In the late 1960s, a new movement separated from the NOW movement. It consisted of women who doubted that reform could ever be achieved by conventional political means. Most of these women had a history of involvement with the civil rights movement or with the New Left. To their consternation, they found that they were given very little power in these movements. So they broke away. Meeting first in small support-and-discussion groups, the more radically inclined feminists began to define all their relationships with men—in the workplace and in the home—as innately political, and they coined the phrase “sexual politics” to describe these relationships. Labeled by the press “women’s liberationists,” the radical activists rejected NOW because of what they regarded as its failure to address women’s subordination to men in the family and the workplace. In-depth studies by such writers as Shulamith Firestone, Kate Millett, Ti-Grace Atkinson, and others analyzed the debilitating effects of male supremacy on women.

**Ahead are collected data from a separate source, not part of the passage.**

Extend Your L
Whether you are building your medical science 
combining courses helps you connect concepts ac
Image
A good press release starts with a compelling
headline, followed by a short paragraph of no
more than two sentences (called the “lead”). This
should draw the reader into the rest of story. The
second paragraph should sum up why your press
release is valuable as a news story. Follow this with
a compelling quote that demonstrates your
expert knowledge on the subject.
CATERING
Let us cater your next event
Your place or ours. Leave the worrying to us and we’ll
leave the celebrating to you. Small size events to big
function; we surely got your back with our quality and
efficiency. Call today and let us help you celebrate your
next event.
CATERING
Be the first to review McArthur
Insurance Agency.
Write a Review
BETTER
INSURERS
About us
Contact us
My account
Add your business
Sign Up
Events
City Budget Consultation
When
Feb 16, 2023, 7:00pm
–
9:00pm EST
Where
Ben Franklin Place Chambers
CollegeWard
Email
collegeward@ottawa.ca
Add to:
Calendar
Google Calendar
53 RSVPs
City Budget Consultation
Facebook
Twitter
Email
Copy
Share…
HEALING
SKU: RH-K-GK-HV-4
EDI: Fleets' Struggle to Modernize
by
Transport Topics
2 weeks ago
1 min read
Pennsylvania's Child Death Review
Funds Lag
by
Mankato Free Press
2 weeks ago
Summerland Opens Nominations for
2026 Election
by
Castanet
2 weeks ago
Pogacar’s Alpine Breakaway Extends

The divide between the women’s liberationists and the members of NOW began to close during the 1970s when both groups found themselves working against a common threat—outright antifeminists of the reactionary right, who claimed that feminism of any kind would lead to a society in which men behaved irresponsibly toward women and children.

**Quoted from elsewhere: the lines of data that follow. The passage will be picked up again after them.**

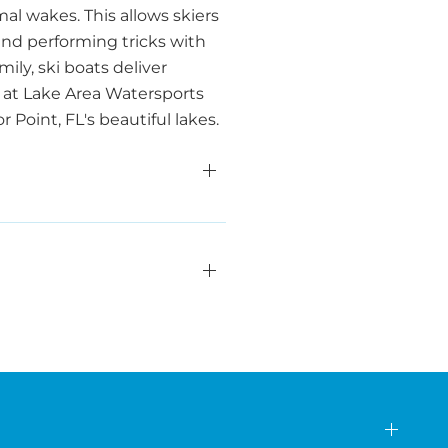
al wakes. This allows skiers
 and performing tricks with
ily, ski boats deliver
 at Lake Area Watersports
Point, FL's beautiful lakes.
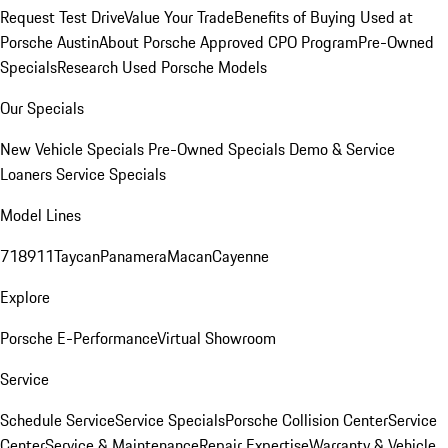
Request Test Drive
Value Your Trade
Benefits of Buying Used at
Porsche Austin
About Porsche Approved CPO Program
Pre-Owned
Specials
Research Used Porsche Models
Our Specials
New Vehicle Specials
Pre-Owned Specials
Demo & Service
Loaners
Service Specials
Model Lines
718
911
Taycan
Panamera
Macan
Cayenne
Explore
Porsche E-Performance
Virtual Showroom
Service
Schedule Service
Service Specials
Porsche Collision Center
Service
Center
Service & Maintenance
Repair Expertise
Warranty & Vehicle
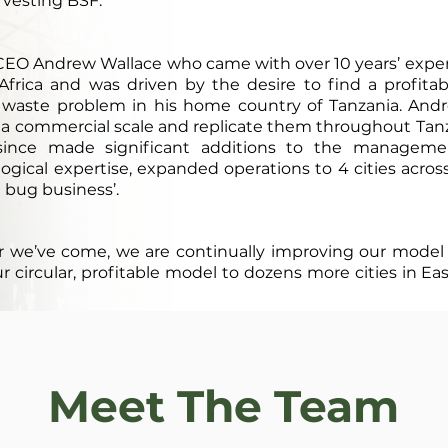
rvesting BSF.
 CEO Andrew Wallace who came with over 10 years’ exp
t Africa and was driven by the desire to find a profit
 waste problem in his home country of Tanzania. And
 a commercial scale and replicate them throughout Tan
 since made significant additions to the managem
gical expertise, expanded operations to 4 cities acros
st bug business’.
r we’ve come, we are continually improving our model
circular, profitable model to dozens more cities in Eas
Meet The Team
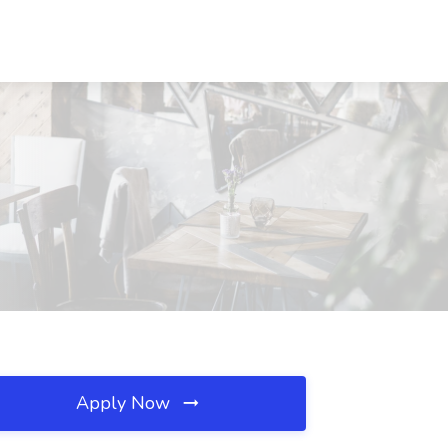
Apply Now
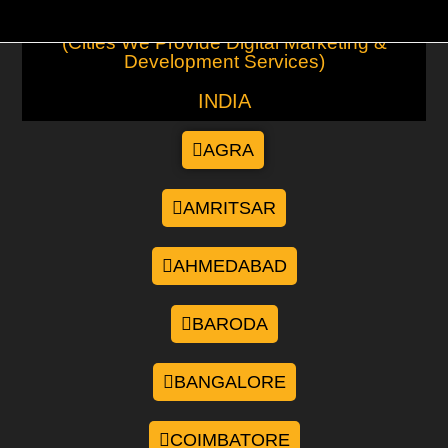
(Cities We Provide Digital Marketing &
Development Services)
INDIA
AGRA
AMRITSAR
AHMEDABAD
BARODA
BANGALORE
COIMBATORE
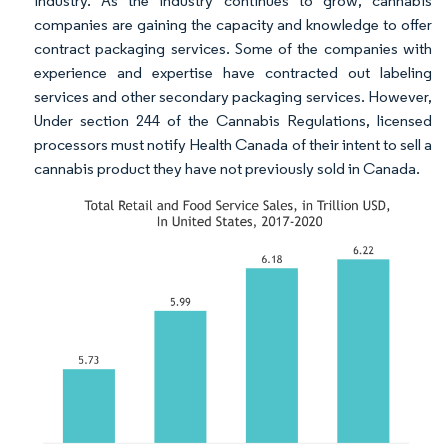
industry. As the industry continues to grow, cannabis
companies are gaining the capacity and knowledge to offer
contract packaging services. Some of the companies with
experience and expertise have contracted out labeling
services and other secondary packaging services. However,
Under section 244 of the Cannabis Regulations, licensed
processors must notify Health Canada of their intent to sell a
cannabis product they have not previously sold in Canada.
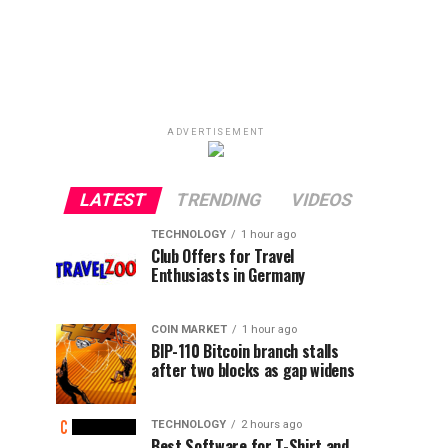
ADVERTISEMENT
LATEST
TRENDING
VIDEOS
TECHNOLOGY
1 hour ago
Club Offers for Travel
Enthusiasts in Germany
COIN MARKET
1 hour ago
BIP-110 Bitcoin branch stalls
after two blocks as gap widens
TECHNOLOGY
2 hours ago
Best Software for T-Shirt and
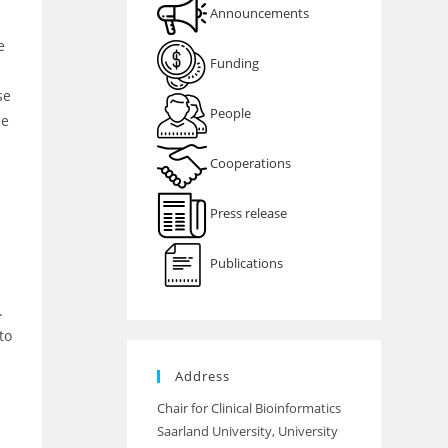
Announcements
e
Funding
se
People
be
Cooperations
Press release
Publications
.
to
Address
Chair for Clinical Bioinformatics
Saarland University, University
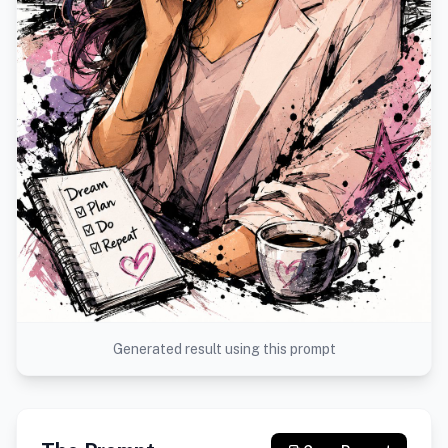
Generated result using this prompt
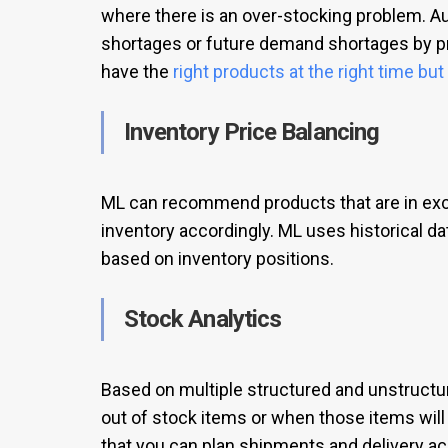
where there is an over-stocking problem. A
shortages or future demand shortages by p
have the
right products at the right time bu
Inventory Price Balancing
ML can recommend products that are in exce
inventory accordingly. ML uses historical d
based on inventory positions.
Stock Analytics
Based on multiple structured and unstructu
out of stock items or when those items will
that you can plan shipments and delivery acc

Despite the differences that have plagued as well as enriched the women’s movement since publication of The Feminine Mystique, women have made substantial gains in American society. In state legislatures, the number of women elected to office doubled between 1975 and 1988. By 1987, forty states had implemented policies to ensure that women received comparable pay for comparable work. In addition, laws protecting female victims of rape have been strengthened in many states. Still, relatively few women hold national political office or sit in the nation’s boardrooms. Rape and domestic violence remain serious problems in American society. And highly publicized cases of sexual harassment and sexual assault in the workplace—with especially high-profile cases in the entertainment industry, in Congress, and, most notoriously, the White House—suggest that the problems of women in societies that are still dominated by men run deep. Doubtless, they will require additional disruptions to resolve—if resolved they will be.